It doesn't stop them from making stupid mistakes. It does reduce the amount of time
I have to deal with the stupid mistakes that they know how to fix if the problem is pointed out to them, so that I can focus on more focused diffs of cleaner code.
E.g. a real example: The tooling I mentioned at one point early on made the correct functional change, but it's written in Ruby and Ruby allows defining methods multiple times in the same class - the later version just overrides the former. This would of course be a compilation error in most other languages. It's a weakness of using Ruby with a careless (or mindless) developer...
But Rubocop - a linter - will catch it. So forcing all changes through Rubocop and just returning the errors to LLM made it recognise the mistake and delete the old method.
It lowers the cognitive load of the review. Instead of having to wade through and resolve a lot of cruft and make sense of unusually structured code, you can focus on the actual specific changes and subject those to more scrutiny.
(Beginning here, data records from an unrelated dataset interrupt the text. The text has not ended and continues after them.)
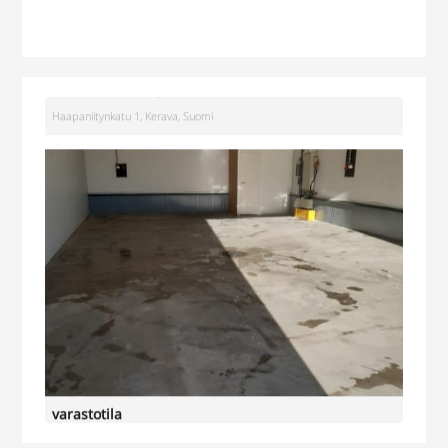
Tuotantotila
,
Logistiikkatila
,
Sähköauton lataus kiinteistössä
Haapaniitynkatu 1, Kerava, Suomi
varastotila
Lahnuksentie 42, 02970 Espoo, Suomi, Lahnus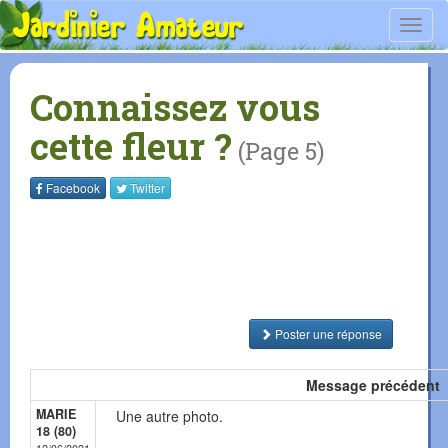
Toggl
navig
Connaissez vous
cette fleur ?
(Page 5)
Facebook
Twitter
Poster une réponse
Message précédent
MARIE
Une autre photo.
18 (80)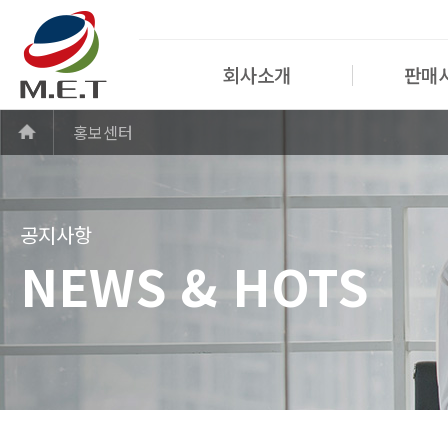
회사소개
판매
홍보센터
공지사항
NEWS & HOTS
And then my plan is to experiment with more semantic checks of the same style as what Rubocop uses, but less prescriptive, of the type "maybe you should pay extra attention here, and explain why this is correct/safe" etc. An example might be to trigger this for any change that involves reading a key or password field or card number whether or not there is a problem with it, and both trigger the LLM to "look twice" and indicate it as an area to pay extra attention to in a human review.
It doesn't need to be perfect, it just need to provide enough of a harness to make it easier for humans in the loop to spot the remaining issues.